Remember how Braun Strowman won the tag team titles with a nine-year-old kid last year? It was dumb, but it happened. And he’s still a singles competitor last time I checked. So yeah, WWE can make this kind of thing work if they want to.

It’s also complete nonsense to say that WWE doesn’t have enough heavy-hitting female superstars to sustain multiple individual and tag team titles. The amount of potential in WWE’s women’s locker rooms is off the charts. Natalya, Naomi, and Alicia Fox are former champs that could shine again given the chance. Ember Moon, the Riott Squad, Sonya Deville, and other recent additions to the main roster have the potential to become fan favorites and eventual champions if they’re booked and pushed well.

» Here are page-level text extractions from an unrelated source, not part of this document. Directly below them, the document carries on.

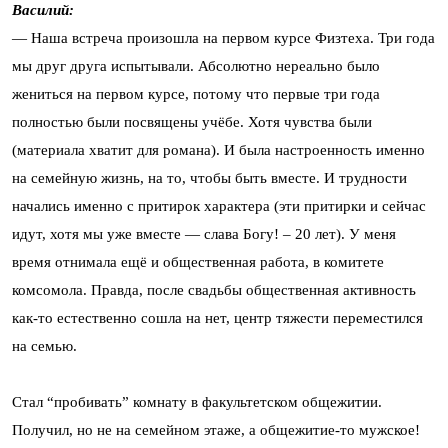
Василий:
— Наша встреча произошла на первом курсе Физтеха. Три года
мы друг друга испытывали. Абсолютно нереально было
жениться на первом курсе, потому что первые три года
полностью были посвящены учёбе. Хотя чувства были
(материала хватит для романа). И была настроенность именно
на семейную жизнь, на то, чтобы быть вместе. И трудности
начались именно с притирок характера (эти притирки и сейчас
идут, хотя мы уже вместе — слава Богу! – 20 лет). У меня
время отнимала ещё и общественная работа, в комитете
комсомола. Правда, после свадьбы общественная активность
как-то естественно сошла на нет, центр тяжести переместился
на семью.
Стал “пробивать” комнату в факультетском общежитии.
Получил, но не на семейном этаже, а общежитие-то мужское!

And that’s to say nothing of Shayna Baszler, Mia Yim, Candice LeRae, Kairi Sane, and the other talented women waiting for a main roster shot in NXT. Anybody who thinks there aren’t enough talented women at WWE isn’t giving their women’s division the credit they deserve (and yes, I am talking directly to you, Vince McMahon).

The simplest explanation for a women’s title unification at this point in the game is WWE just doesn’t care that much about providing real opportunities for the women on their roster. Pushing talent takes time and effort, and women’s storylines that don’t carry that “first ever!” media-baiting cred don’t seem to be of great interest to WWE’s creative staff right now. (I mean, look at how they rewrote their own history to make the “first ever WWE women’s tag team titles”!)

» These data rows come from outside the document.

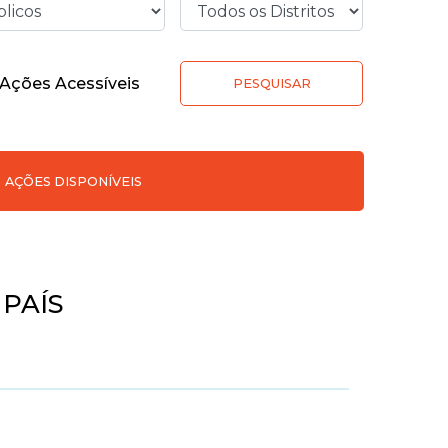
Ações Acessíveis
PESQUISAR
AÇÕES DISPONÍVEIS
PAÍS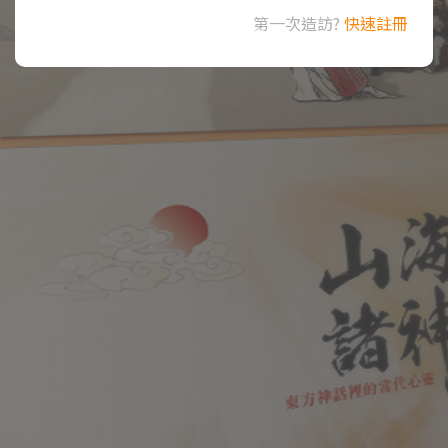
第一次造訪?
快速註冊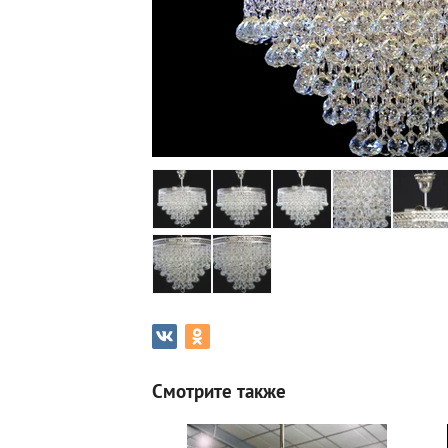
Смотрите также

So simplifying the women’s title picture is a pragmatic way to maintain focus on the handful of women Vince likes and leave the rest to do…whatever.

SmackDown’s women should be especially concerned about whatever might entail. The show is about to depart for Fox, and it may debut on a brand-new network without a women’s championship to draw a new audience’s focus to their women’s division. That could be a real problem when trying to connect to a new audience, especially when that audience is used to seeing wrestlers compete for a title. Does WWE have a plan for how they’ll spotlight their women’s wrestlers if there isn’t a title picture for them to be in? (Somehow, I doubt it.)

The other brands should be angry too. In general, titles lead to bigger opportunities for wrestlers, including increased income through PPV paydays and merchandising. In a company that already has a noted pay and recognition gap when it comes to female employees, taking opportunities away from women in the middle of the “women’s revolution” is as optically bad as it is empirically dumb.

The proposal to axe a women’s title is out in the open now, and there hasn’t been much pushback yet. There should be. WWE doesn’t deserve kudos for looking at a locker room full of incredibly talented women and deciding that it’s too much effort to invest in more than five of them at a time. Instead, they should rightfully be asked what the hell they’re thinking, and why the women’s division needs to make this kind of sacrifice.

Next. Tommaso Ciampa was at his best being the absolute worst. dark

I sincerely hope that I am wrong about all of this. It’s entirely possible that Asuka is injured, or there’s another reason this is being handled like it is. My secret hope is that they realized the Mandy/Asuka feud was a nonstarter, so they pivoted to a windup to build heat for Charlotte and give Asuka a rematch with Charlotte at WrestleMania 35. That would be an awesome match no matter what happens to the title involved. But WWE has not earned that benefit of the doubt when it comes to their women’s roster in the past, and they sure haven’t earned it when it comes to Asuka.